We would probably reject Dan Palmer’s notion of a blank sheet of paper waiting for its first line to carve out two different domains. Instead, we would be looking for clues to the ‘narrow way’. We would be looking at some way to use all that abundant energy that the biologists see, but we would recognize that the energy is only abundant so long as we are living like eukaryotes. If we try to continue to live like Fossil Energy Man, then energy is going to be very scarce. Which thought leads us to notions like Hemenway’s Horticultural Society, or to Marshall Sahlin’s Original Affluent Society.
Both Arnoux and Tverberg and Hill all agree that there is never going to be enough fossil energy to repay all the debts. But Tverberg concludes that things are therefore hopeless. Arnoux and Hill will hatch schemes to use some ‘Fossil Energy Light’, which will ease transitions and perhaps avoid precipitous collapses. Hemenway probably hopes that Arnoux and Hill can come up with something, but will be promoting groups of 150 horticulturalists as the lifeboats to the future. Toby, being of a pretty strong anarchist bent, wants repressive social and political and economic structures to collapse quickly so that the new order of society can be born. Toby can look with some sense of perspective on the deaths of 6.8 billion people. He doubtless hopes that humans will display some sapience, but he may agree with George Mobus that we have displayed very little of that scarcest resource to date.
Don Stewart
PS My apologies to the authorities I cite for all the gross misrepresentations.
“Arnoux and Hill will hatch schemes to use some ‘Fossil Energy Light’, which will ease transitions and perhaps avoid precipitous collapses. Hemenway probably hopes that Arnoux and Hill can come up with something, but will be promoting groups of 150 horticulturalists as the lifeboats to the future. Toby, being of a pretty strong anarchist bent, wants repressive social and political and economic structures to collapse quickly so that the new order of society can be born. ”
I think there’s a need to square some of these seeming contradictions. Maybe there’s something to the theory of natural law. I actually listened to more than 5 hrs from Mark Passio’s exposition on natural law, forming no conclusions but sensing there was something to it.
There is a natural way for humans to be. Maybe when the Tao talks about “the way<" there is something of natural law implied (or maybe not).
I say the above to emphasize the need to be inclusive of seeming contradictions, for they could perhaps comprise a natural-law way–like a body with its various organs that are perfectly calibrated to the whole–in which nature wants to work.
"Fossil Energy Light" is not contradictory to "groups of 150 horticulturalists as the lifeboats to the future." It takes one to make the other one work. Without them both working, we get nowhere. (Proposing the quick die-off of most people seems crazy, since that would perpetuate such disease and disorder as to seal the fate of any hopeful survivor. We save everybody or we lose everybody. Simple,)

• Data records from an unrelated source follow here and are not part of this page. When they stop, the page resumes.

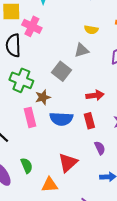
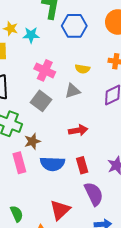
pink cross: (32, 26) -> (45, 70), moved
gray square: (62, 71) -> (41, 101), moved
red arrow: (95, 95) -> (78, 130), moved
purple semicircle: (100, 148) -> (94, 194), size x1.6

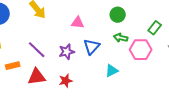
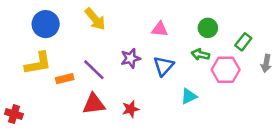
green circle: (118, 15) -> (208, 28), moved
pink triangle: (78, 23) -> (160, 29), moved
purple star: (67, 52) -> (131, 58), moved
orange rectangle: (13, 66) -> (65, 79), moved

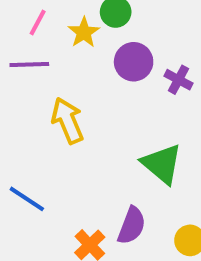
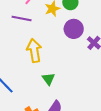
green triangle: (162, 164) -> (48, 79), moved, size x0.6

There is also no contradiction between western civilization and third-world/indigenous "civilization," (for want of a better word). Given the dearth of fossil energy, the third world standard of ff use seems far more realistic than that of the first world. But it is also needlessly disordered and harsh…which is where adroit touches of the west will be so useful. But what is needed is more the systems thinking of the west rather than the materialist consumption. Poor analogy: The "Third World" is like the ice cream, while the west is like the cherry on the top. Right now, the world has it backward.
@Artleads
Found the 5h presentation of Passio also very abstract. The side I take the thing on is that one has to realize what a “person” is and that a “(human) continuous being” is. A “person” is a fictious legal entity created by a “Law’s” and a piece of paper.
The (legal) system can only deal with “persons” – if you show someone you ID, Passport – whatever – which links to the or “your” birth certificate, then you (the human continuous being) take responsibility (trustee) for that fictions person created by the birth certificate with the same “name”.
Its a pity that we “operate” in a system that has rules which we do not understand and which basically are never lectured to anyone “normal”. This is how it works: https://www.youtube.com/watch?v=Z2yH1XMZKT0. Notice what the judge does at the end… it is very important!
The judge abandoned the court? I lost the ability (temporarily, I hope) to turn up my volume, so I couldn’t hear the defendant at all. Good thing he wasn’t black. He’d most likely have been target practice.
@Artleads
Yes case closed….. its important that you hear the defendant which never claimed to be the “Person” with the name “Keith Thompson” – he was only “Keith” and the ministrator of the person “Keith Thompson”. When “Keith Thompson” was called – he handed over that person -> a birth certificate of the “person” with the “name” of “Keith Thompson”.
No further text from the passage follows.